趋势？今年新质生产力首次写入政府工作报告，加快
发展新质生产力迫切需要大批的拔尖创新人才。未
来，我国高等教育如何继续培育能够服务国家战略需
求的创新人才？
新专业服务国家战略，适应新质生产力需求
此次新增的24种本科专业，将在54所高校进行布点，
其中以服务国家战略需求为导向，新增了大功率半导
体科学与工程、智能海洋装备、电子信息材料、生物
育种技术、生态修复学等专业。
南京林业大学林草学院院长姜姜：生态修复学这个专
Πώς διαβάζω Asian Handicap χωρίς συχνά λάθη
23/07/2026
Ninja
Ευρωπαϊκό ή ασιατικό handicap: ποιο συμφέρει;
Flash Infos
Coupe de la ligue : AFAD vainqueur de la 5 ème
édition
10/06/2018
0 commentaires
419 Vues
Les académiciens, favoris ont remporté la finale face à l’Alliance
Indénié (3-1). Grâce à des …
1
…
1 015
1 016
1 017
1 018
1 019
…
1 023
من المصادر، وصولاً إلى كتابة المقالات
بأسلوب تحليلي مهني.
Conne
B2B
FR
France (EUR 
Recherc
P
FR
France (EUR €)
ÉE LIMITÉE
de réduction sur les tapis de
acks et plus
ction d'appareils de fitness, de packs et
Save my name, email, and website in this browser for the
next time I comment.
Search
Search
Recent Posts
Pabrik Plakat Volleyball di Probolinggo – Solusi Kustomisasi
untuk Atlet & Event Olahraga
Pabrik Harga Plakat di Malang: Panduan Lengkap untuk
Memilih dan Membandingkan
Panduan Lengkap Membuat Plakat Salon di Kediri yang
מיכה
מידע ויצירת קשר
□ □ □ □ □
- **What you need to do**
Give back, unchanged, the line containing "Πώς διαβάζω Asian Handicap χωρίς συχνά λάθη" and each line that comes after it in the entries above, ending with the last.

- **Answer space**
Πώς διαβάζω Asian Handicap χωρίς συχνά λάθη
23/07/2026
Ninja
Ευρωπαϊκό ή ασιατικό handicap: ποιο συμφέρει;
Flash Infos
Coupe de la ligue : AFAD vainqueur de la 5 ème
édition
10/06/2018
0 commentaires
419 Vues
Les académiciens, favoris ont remporté la finale face à l’Alliance
Indénié (3-1). Grâce à des …
1
…
1 015
1 016
1 017
1 018
1 019
…
1 023
من المصادر، وصولاً إلى كتابة المقالات
بأسلوب تحليلي مهني.
Conne
B2B
FR
France (EUR 
Recherc
P
FR
France (EUR €)
ÉE LIMITÉE
de réduction sur les tapis de
acks et plus
ction d'appareils de fitness, de packs et
Save my name, email, and website in this browser for the
next time I comment.
Search
Search
Recent Posts
Pabrik Plakat Volleyball di Probolinggo – Solusi Kustomisasi
untuk Atlet & Event Olahraga
Pabrik Harga Plakat di Malang: Panduan Lengkap untuk
Memilih dan Membandingkan
Panduan Lengkap Membuat Plakat Salon di Kediri yang
מיכה
מידע ויצירת קשר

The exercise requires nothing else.